Thousands of UK e-tailers may be breaking the law by failing to comply with the Data Protection Act, a report released Tuesday by the London Chamber of Commerce (LCC) said.
The Data Protection Act of 1998 requires that Web sites inform visitors how information that visitors provide will be used, and that Web sites keep data secure and refrain from sharing it with third parties without permission. Violators of the Act face stiff penalties ranging from hefty fines to the closure of the violating site.
The survey found that only 44 percent of e-businesses complied with the basic requirements of the Act. Additionally, 40 percent of firms either had not carried out an audit to ensure compliance or did not know if they complied.
“Many firms could be in for a nasty shock by failing to give themselves adequate legal protection when doing e-business,” said Peter Bishop, acting chief executive of the London Chamber of Commerce. “There is little doubt that this type of business will grow steadily in future and so the risk of something going wrong increases.”
The LCC found that only 27 percent of firms expressed concern about regulatory issues involved in cross-border trading, despite the possible obligation to comply with foreign laws.
Failure to Disclose
Apparently, the Data Protection Act is not the only law being violated by UK e-businesses. A “mystery surf” by the Office of Fair Trading last month found that 52 percent of the 637 businesses visited failed to comply with the UK’s Distance Selling Regulations, which require businesses to provide full disclosure of refund, exchange and order cancellation policies.

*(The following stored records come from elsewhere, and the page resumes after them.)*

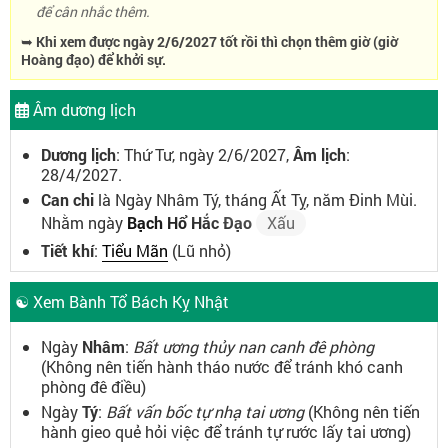
để cân nhắc thêm.
➥ Khi xem được ngày 2/6/2027 tốt rồi thì chọn thêm giờ (giờ
Hoàng đạo) để khởi sự.
Âm dương lịch
Dương lịch
: Thứ Tư, ngày 2/6/2027,
Âm lịch
:
28/4/2027.
Can chi
là Ngày Nhâm Tý, tháng Ất Tỵ, năm Đinh Mùi.
Nhằm ngày
Bạch Hổ Hắc Đạo
Xấu
Tiết khí
:
Tiểu Mãn
(Lũ nhỏ)
☯ Xem Bành Tổ Bách Kỵ Nhật
Ngày
Nhâm
:
Bất ương thủy nan canh đê phòng
(Không nên tiến hành tháo nước để tránh khó canh
phòng đê điều)
Ngày
Tý
:
Bất vấn bốc tự nhạ tai ương
(Không nên tiến
hành gieo quẻ hỏi việc để tránh tự rước lấy tai ương)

“Failure to tell consumers about their right to cancel and to (receive) a full refund is a breach of the new Distance Selling Regulations and something which must be put right,” said John Vickers, Director General of Fair Trading.
The LCC found that 44 percent of firms surveyed had no policy in place for staff use of e-mail or the Internet, leaving them vulnerable to litigation arising from the improper actions of their employees.
Derogatory comments made by employees via e-mail can have embarrassing and sometimes expensive side effects. For instance, in 1997 Norwich Union paid out US$637,000 in an out-of-court settlement resulting from derogatory comments in e-mails.
“E-mail is a very powerful medium for spreading information, but when it is wrongly used it can create great damage,” said Chris Owen, partner in the corporate and technology group of the law firm Manches, which assisted the LCC in conducting the survey.
“Companies must ensure that, as in every other aspect of their business, they retain control of what they are doing and, more importantly, what is being done in their name,” Owen added. “They need to appreciate the dangers of having an Internet free-for-all for their staff.”